Multiple occurrences of an identical string

classic Classic list List threaded Threaded
4 messages Options
Reply | Threaded
Open this post in threaded view
|

Multiple occurrences of an identical string

neophyte
Hello,

There is a post called "Nand2Tetris: string equality test isn't working" on another website that suggests there is a problem with the way strings are treated/compiled in Jack.  Specifically, each occurrence of an identical string is treated as a distinct object, assigned its own unique base address.  This leads to counterintuitive results.  Consider the following class (borrowed from the aforementioned post)--

class Main {
  function void main() {
    var String foo;
    let foo = "bar";

    if (foo = "bar") {
      do Output.printString("true");
    }
    else {
      do Output.printString("false");
    }

    return;
  }
}

This class outputs 'false' where one naively expects the output 'true'.  This counterintuitive result occurs because the second occurrence of "bar" is assigned a distinct base address by the Jack compiler.

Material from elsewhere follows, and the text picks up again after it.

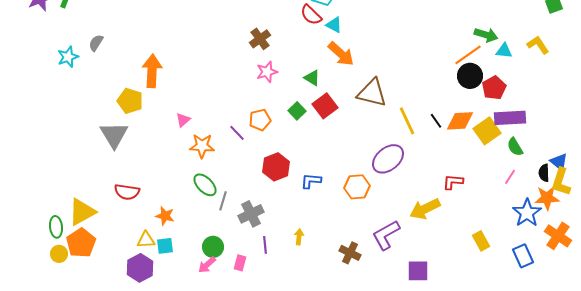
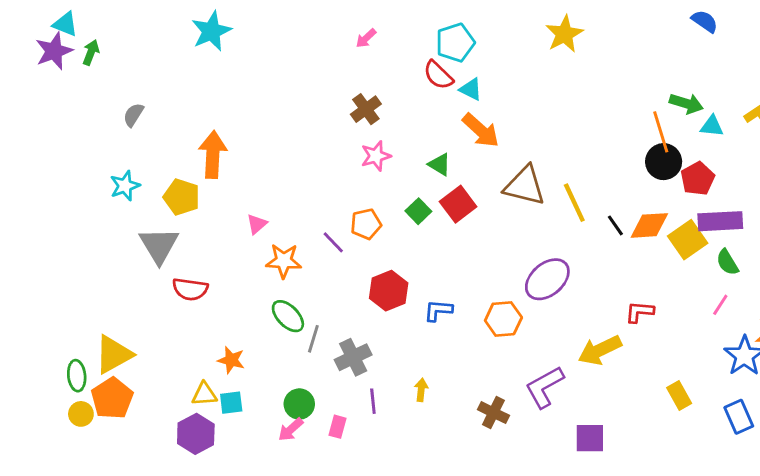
orange line: (468, 55) -> (661, 132), turned -72
cyan star: (68, 57) -> (125, 186), moved
yellow line: (407, 121) -> (574, 203), moved
red semicircle: (127, 192) -> (190, 289), moved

So my question is simply this: Am I correct in viewing this deviation from the conventional semantics of identity statements and expressions involving strings as a defect of Jack's treatment/compiling of strings?  And if not, why not?

Thanks
Reply | Threaded
Open this post in threaded view
|

Re: Multiple occurrences of an identical string

WBahn
Administrator
No, it's not a defect. It's part of the language specification, though not specifically called out.

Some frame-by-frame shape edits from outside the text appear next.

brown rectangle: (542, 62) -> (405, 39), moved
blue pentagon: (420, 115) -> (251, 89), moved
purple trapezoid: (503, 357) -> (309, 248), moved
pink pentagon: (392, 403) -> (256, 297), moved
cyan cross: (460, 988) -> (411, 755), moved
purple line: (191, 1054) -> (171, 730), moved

You actually see this same behavior in many languages in which two objects are equal if and only if they refer to the same object. If you want to compare the equality of the contents of two different objects, then you have to use a function specifically intended for that purpose. In C, for strings, that function is strcmp(). Some languages try to make the language semantics more closely match human intuition and do a pretty good job for simple structures like strings, but even these you quickly get into the same issue for more advanced data structures.

What IS a defect in the language design is that Jack allows you to use string literals in places that prevent you from cleaning them up, leading to a memory leak.

Consider the code you gave. If you don't free up foo before exiting the function, the memory allocated to "bar" is lost. In this case, that's on the programmer because they allocated the memory and didn't deallocate it. But if you call a function that takes a string argument Jack allows you to use a string literal, but the called function generally doesn't (and shouldn't) deallocate the memory and once the function returns there's no way to deallocate it.

Real programming languages face the same issue and handle it in different ways. For languages that have automatic garbage collection, it is just incorporated into the normal garbage collection process. For languages that don't, a common way of dealing with it is for the compiler to incorporate all of the literal strings in the code into the code itself (they've got to be there one way or the other) and not put them into data memory at all. This can have some subtle effects and can also be a potential security vulnerability.
Reply | Threaded
Open this post in threaded view
|

Re: Multiple occurrences of an identical string

neophyte
Thanks for the quick and illuminating response.

At first sight, the lack of conventional identity statements seems like a limitation on the Jack language's expressive power.  But the expedient you mention of a special function to compare equality of contents would compensate.  And I gather that, in principle, this could readily be defined in Jack and included in its Standard Library.  (Although at present this is only an assumption on my part, since I haven't yet read Ch. 12 on the Operating System.)
Reply | Threaded
Open this post in threaded view
|

Re: Multiple occurrences of an identical string

WBahn
Administrator
This post was updated on .
You're welcome. And your assumption is correct -- it could readily be incorporated into the String library. It's not, since such a function isn't needed to complete the projects and the authors have been pretty ruthless in trimming out anything that isn't absolutely necessary.